> [Assigned task]:
Scan the data below for lines holding the word "resolution", and copy each line found.

> [Data]:
== == ==

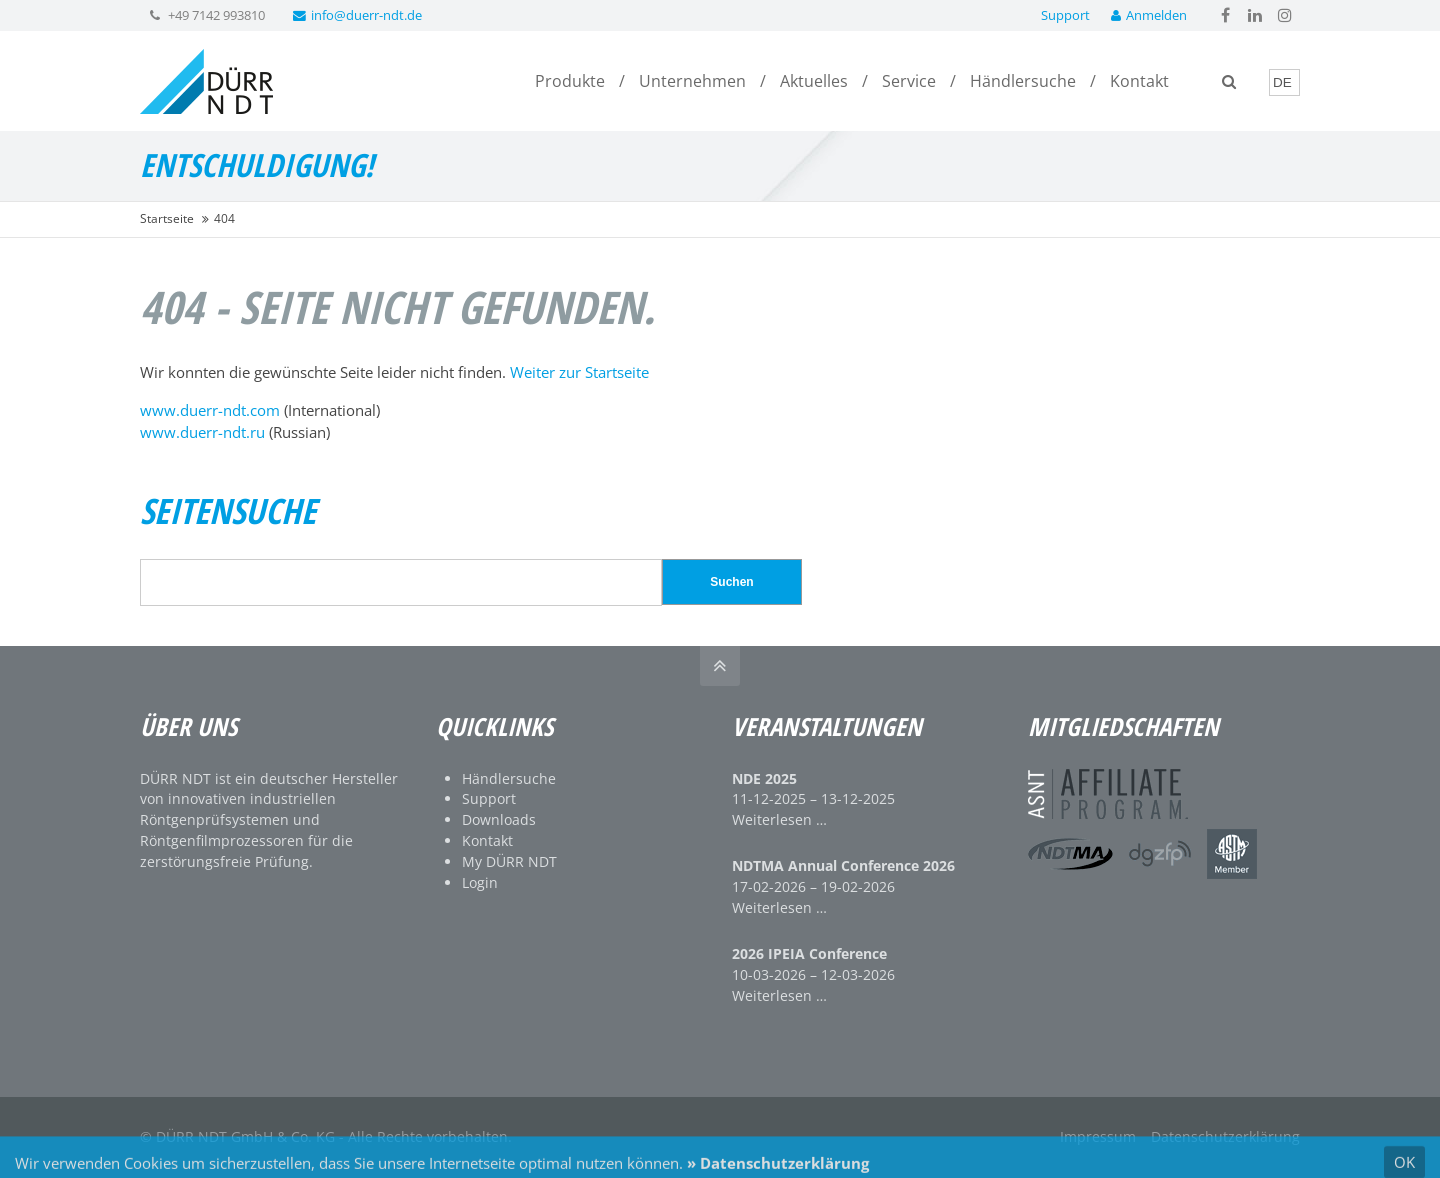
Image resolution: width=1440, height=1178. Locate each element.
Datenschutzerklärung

== == ==

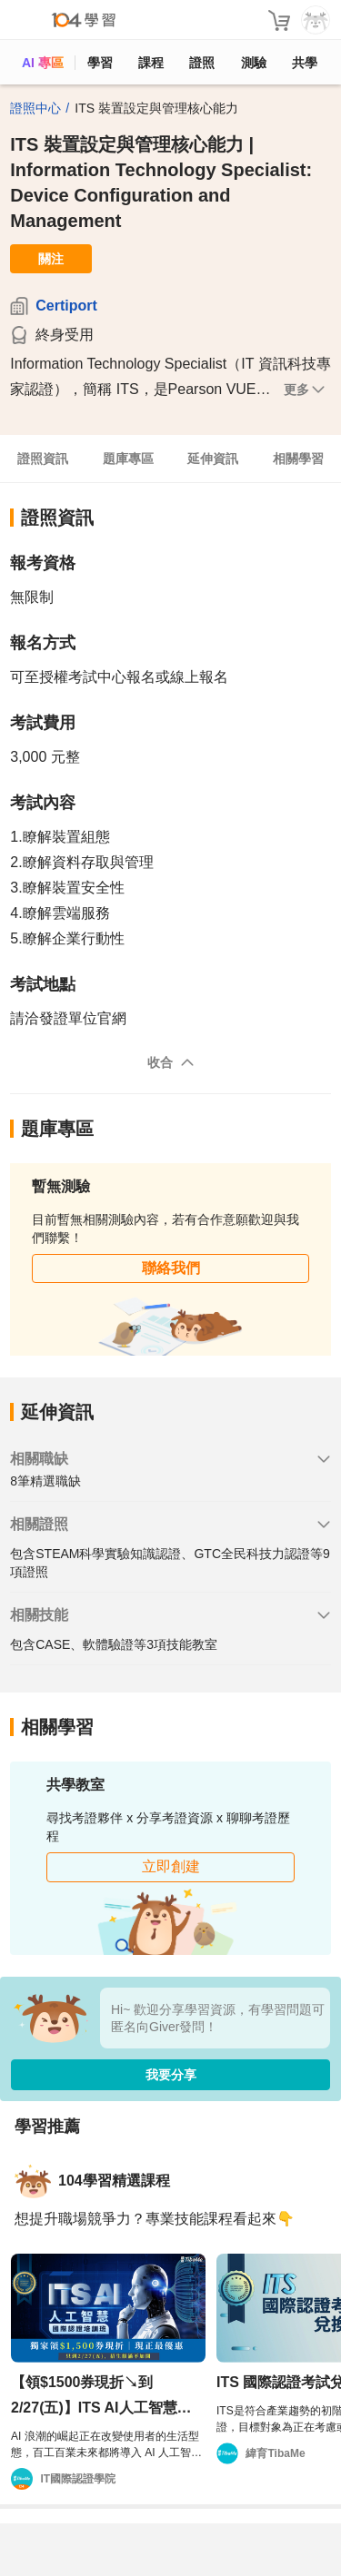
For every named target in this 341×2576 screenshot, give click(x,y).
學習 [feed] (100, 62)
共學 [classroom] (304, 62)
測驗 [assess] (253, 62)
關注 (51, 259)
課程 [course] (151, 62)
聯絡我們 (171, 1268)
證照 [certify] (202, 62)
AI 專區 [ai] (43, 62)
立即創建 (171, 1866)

== == ==

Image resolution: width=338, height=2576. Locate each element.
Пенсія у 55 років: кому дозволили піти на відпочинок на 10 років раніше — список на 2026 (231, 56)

== == ==

> [Task answer]:
Image resolution: width=1440, height=1178. Locate each element.
Image resolution: width=338, height=2576. Locate each element.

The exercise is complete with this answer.